Ich versteh das sowieso nicht so ganz wie so eine "kleine" Gräte es schafft, die Luft wegzulassen, die hat doch nicht den Durchmesser der Speise bzw. Luftröhre.

Also was ist als erste Hilfeaktion das Beste?


----------



## k-bay (27. Juli 2011)

*AW: Gräte verschluckt*

weissbrot essen!


----------



## Der-Graf (27. Juli 2011)

*AW: Gräte verschluckt*

Den Tipp mit dem Weißbrot habe ich auch schon oft gehört - steht auch eigentlich immer mit auf dem Tisch, auch wenn es bisher nicht gebraucht wurde (ist wahrscheinlich, wie mit den Regenschirmen und dem Regen...) Das Weißbrot löst die Gräte deutlich besser, als z.B. ein Getränkt, dass die Gräte im Zweifelsfall nur umspült, aber eben nicht löst. Bei größeren Gräten kann es aber tatsächlich sein, dass man damit zum HNO muss... Letzter Versuch vorher kann natürlich auch "Finger in den Hals sein" - eklig und schade um den Fisch, aber immernoch besser, als dass die Gräte festhängt...


----------



## Onkelfester (27. Juli 2011)

*AW: Gräte verschluckt*

...oder Kartoffeln.
Hilft aber nur wenn du die Gräte verschluckt und nicht eingeatmet hast.|wavey:


----------



## Norbi (27. Juli 2011)

*AW: Gräte verschluckt*

Sauerkraut roh:m


----------



## T2sCorp (27. Juli 2011)

*AW: Gräte verschluckt*

Döner |wavey:


----------



## flor61 (27. Juli 2011)

*AW: Gräte verschluckt*

Fisch fieletieren, vorsichtig und in Ruhe essen, Schwarzbrot dabei haben. Sollte es trotzdem zum showdown kommen, ist die letzte Konsequenz die Unfallstelle, so blöd es sich anhört. Das Gleiche kann Dir bei Geflügel auch passieren.
Der Knochen sollte in der Speiseröhre stecken, weil ja beim Schlucken nicht geatmet wird.

Petri und guten Appetit


----------



## Kanalo Emser (27. Juli 2011)

*AW: Gräte verschluckt*

Mahlzeit,

auf jeden Fall, Brot essen. Dat hat meine Oma schon gesagt, als ich noch nen ganz kleiner Junge war.

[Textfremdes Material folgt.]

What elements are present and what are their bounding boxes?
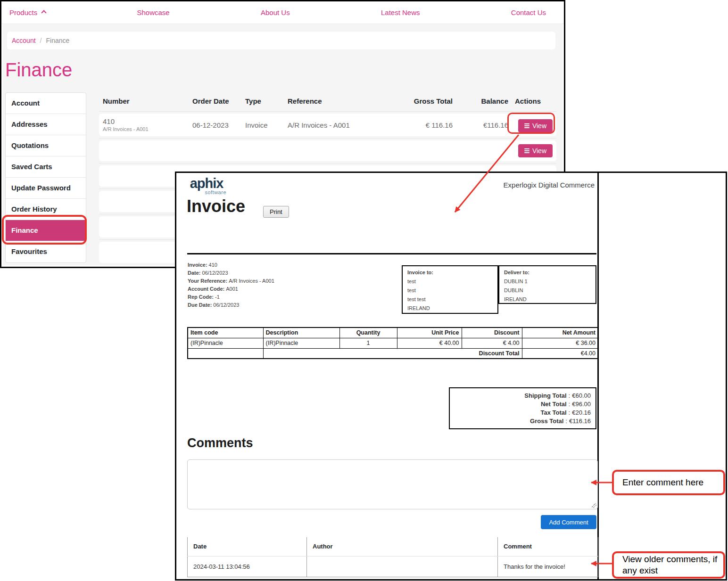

Es gibt auch noch andere Hausmittel z.B. Sauerkraut. Aber wenn alles nichts hilft, dann sollte man einen HNO-Arzt aufsuchen, dieser kann mit Hilfe spezieller Werkzeuge ganz schnell Abhilfe schaffen.
Und die Gräte löst im Hals eigentlich nur eine Reizung aus, von der man meinen kann, man würde ersticken. Allerdings wäre das nur in sehr seltenen Fällen, auch wirklich der Fall. Wenn z.B. eine Überempfindlichkeit gegen Fisch besteht, kann es zu Schwellungen der Atemwege führen und das in Verbindung mit einer Gräte im Hals, ist schon gefährlicher.

Gruß, R. aus R.


----------



## T2sCorp (27. Juli 2011)

*AW: Gräte verschluckt*

Oder du isst Döner, das verbindet Brot mit Kraut. Ist unschlagbar und löst selbst Haizähne. Zur Verdauung des Döners prozudiert dein Körper extreme Säuren, die selbst Steine auflösen würden :m


----------



## Sxxlflx (27. Juli 2011)

*AW: Gräte verschluckt*

an einer gräte erstickt man nich...und sie kann auch die speiseröhre nicht beschädigen...das einzige was sie tut...verdammt unangenehm sein...
also ruhe bewahren und einfach was festes essen was sie dann mit nimmt (brot etc)


----------



## damdam05 (27. Juli 2011)

*AW: Gräte verschluckt*



Soulfly schrieb:


> an einer gräte erstickt man nich...und sie kann auch die speiseröhre nicht beschädigen...das einzige was sie tut...verdammt unangenehm sein...
> also ruhe bewahren und einfach was festes essen was sie dann mit nimmt (brot etc)


 

ich muß nochmal dumm nachfragen, ist es also ein Mythos das man an einer Gräte ersticken kann? Ist das definitv nicht möglich?


----------



## Boendall (27. Juli 2011)

*AW: Gräte verschluckt*

Ich habe gehört ein Stamperl Zitronensaft soll helfen, weil der Saft die Gräte weich macht. Allerdings fällt das auch unter "gehört" zum Glück mussten wir noch nie auf irgendwelche hausmittel zurückgreifen.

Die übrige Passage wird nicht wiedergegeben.